*** Opening MATERIAL PROVIDED ***

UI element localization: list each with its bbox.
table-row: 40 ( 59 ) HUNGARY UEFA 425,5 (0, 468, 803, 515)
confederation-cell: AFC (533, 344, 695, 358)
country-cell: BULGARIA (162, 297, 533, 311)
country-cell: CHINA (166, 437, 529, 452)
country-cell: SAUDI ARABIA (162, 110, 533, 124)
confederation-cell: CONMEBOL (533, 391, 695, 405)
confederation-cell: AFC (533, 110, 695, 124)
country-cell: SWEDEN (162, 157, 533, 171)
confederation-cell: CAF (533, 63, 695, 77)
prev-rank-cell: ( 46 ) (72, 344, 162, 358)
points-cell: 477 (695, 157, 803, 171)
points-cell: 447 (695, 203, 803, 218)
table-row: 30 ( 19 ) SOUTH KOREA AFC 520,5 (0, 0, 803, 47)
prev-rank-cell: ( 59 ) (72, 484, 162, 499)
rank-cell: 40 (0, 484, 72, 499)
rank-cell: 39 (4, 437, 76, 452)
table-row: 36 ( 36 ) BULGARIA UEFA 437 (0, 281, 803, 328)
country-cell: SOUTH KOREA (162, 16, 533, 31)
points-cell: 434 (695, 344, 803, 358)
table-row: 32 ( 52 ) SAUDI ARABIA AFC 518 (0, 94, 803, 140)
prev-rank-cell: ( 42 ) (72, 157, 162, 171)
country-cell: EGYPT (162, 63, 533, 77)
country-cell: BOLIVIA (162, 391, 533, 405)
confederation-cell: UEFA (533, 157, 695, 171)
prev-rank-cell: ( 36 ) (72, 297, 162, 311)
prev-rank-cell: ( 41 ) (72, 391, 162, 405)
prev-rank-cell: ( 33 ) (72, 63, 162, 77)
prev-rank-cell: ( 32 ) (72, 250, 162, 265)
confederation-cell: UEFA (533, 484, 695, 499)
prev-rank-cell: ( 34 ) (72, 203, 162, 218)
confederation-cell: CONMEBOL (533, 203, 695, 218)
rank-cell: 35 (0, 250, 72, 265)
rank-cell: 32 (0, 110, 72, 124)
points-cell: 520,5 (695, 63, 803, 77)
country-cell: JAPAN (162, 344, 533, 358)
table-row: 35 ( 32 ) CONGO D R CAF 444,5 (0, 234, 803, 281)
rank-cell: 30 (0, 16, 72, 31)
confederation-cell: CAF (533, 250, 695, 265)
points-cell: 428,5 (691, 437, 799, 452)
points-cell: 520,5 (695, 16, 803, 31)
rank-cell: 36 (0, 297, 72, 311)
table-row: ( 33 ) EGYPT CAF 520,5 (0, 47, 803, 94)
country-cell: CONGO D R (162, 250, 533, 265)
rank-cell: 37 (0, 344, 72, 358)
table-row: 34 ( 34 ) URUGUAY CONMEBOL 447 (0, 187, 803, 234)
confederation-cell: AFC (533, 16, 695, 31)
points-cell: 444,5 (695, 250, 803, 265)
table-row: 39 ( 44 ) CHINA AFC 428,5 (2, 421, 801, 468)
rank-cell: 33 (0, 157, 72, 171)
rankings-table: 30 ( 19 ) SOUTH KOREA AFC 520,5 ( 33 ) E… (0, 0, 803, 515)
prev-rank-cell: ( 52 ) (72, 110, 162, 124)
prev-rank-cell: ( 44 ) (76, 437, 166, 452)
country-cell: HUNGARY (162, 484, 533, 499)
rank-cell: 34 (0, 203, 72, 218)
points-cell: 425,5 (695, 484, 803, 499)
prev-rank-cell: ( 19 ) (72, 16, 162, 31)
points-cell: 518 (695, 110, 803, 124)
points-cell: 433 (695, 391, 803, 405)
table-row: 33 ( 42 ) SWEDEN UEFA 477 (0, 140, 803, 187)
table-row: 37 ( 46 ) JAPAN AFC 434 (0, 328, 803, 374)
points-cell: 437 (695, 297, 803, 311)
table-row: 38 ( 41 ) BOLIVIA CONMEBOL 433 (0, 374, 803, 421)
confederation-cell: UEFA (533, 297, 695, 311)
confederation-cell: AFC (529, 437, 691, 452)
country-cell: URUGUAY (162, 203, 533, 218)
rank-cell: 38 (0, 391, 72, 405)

*** Closing MATERIAL PROVIDED ***

## WORK INSTRUCTIONS
When the word "CHINA" shows up in a line of the entries, report that line.

## EXERCISE SOLUTION
country-cell: CHINA (166, 437, 529, 452)
table-row: 39 ( 44 ) CHINA AFC 428,5 (2, 421, 801, 468)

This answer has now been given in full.